Items from a dataset:
------------------------------------------------------------------------
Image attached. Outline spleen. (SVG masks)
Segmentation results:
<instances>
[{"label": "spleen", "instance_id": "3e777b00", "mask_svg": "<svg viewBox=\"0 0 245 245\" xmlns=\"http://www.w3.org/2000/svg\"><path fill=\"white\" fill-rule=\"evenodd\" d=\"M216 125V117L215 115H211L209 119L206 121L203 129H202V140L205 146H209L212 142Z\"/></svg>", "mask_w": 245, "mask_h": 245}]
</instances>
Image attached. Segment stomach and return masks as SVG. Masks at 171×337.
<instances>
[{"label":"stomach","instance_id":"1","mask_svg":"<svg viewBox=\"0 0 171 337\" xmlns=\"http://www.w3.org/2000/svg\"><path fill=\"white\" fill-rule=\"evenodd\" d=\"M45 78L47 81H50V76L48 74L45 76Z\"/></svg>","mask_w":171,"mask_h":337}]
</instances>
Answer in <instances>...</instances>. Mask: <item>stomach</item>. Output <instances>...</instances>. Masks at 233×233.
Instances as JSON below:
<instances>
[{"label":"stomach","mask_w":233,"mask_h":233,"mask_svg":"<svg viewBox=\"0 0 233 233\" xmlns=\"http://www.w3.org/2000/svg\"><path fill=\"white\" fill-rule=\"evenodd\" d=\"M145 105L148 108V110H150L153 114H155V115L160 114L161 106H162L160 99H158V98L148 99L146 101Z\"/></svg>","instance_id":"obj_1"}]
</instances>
------------------------------------------------------------------------
### Problem to work on
All that is needed is the line containing "Image attached. Segment" and each line after it to the end of the data above, set down exactly.

### Answer for the task
Image attached. Segment stomach and return masks as SVG. Masks at 171×337.
<instances>
[{"label":"stomach","instance_id":"1","mask_svg":"<svg viewBox=\"0 0 171 337\" xmlns=\"http://www.w3.org/2000/svg\"><path fill=\"white\" fill-rule=\"evenodd\" d=\"M45 78L47 81H50V76L48 74L45 76Z\"/></svg>","mask_w":171,"mask_h":337}]
</instances>
Answer in <instances>...</instances>. Mask: <item>stomach</item>. Output <instances>...</instances>. Masks at 233×233.
Instances as JSON below:
<instances>
[{"label":"stomach","mask_w":233,"mask_h":233,"mask_svg":"<svg viewBox=\"0 0 233 233\" xmlns=\"http://www.w3.org/2000/svg\"><path fill=\"white\" fill-rule=\"evenodd\" d=\"M145 105L148 108V110H150L153 114H155V115L160 114L161 106H162L160 99H158V98L148 99L146 101Z\"/></svg>","instance_id":"obj_1"}]
</instances>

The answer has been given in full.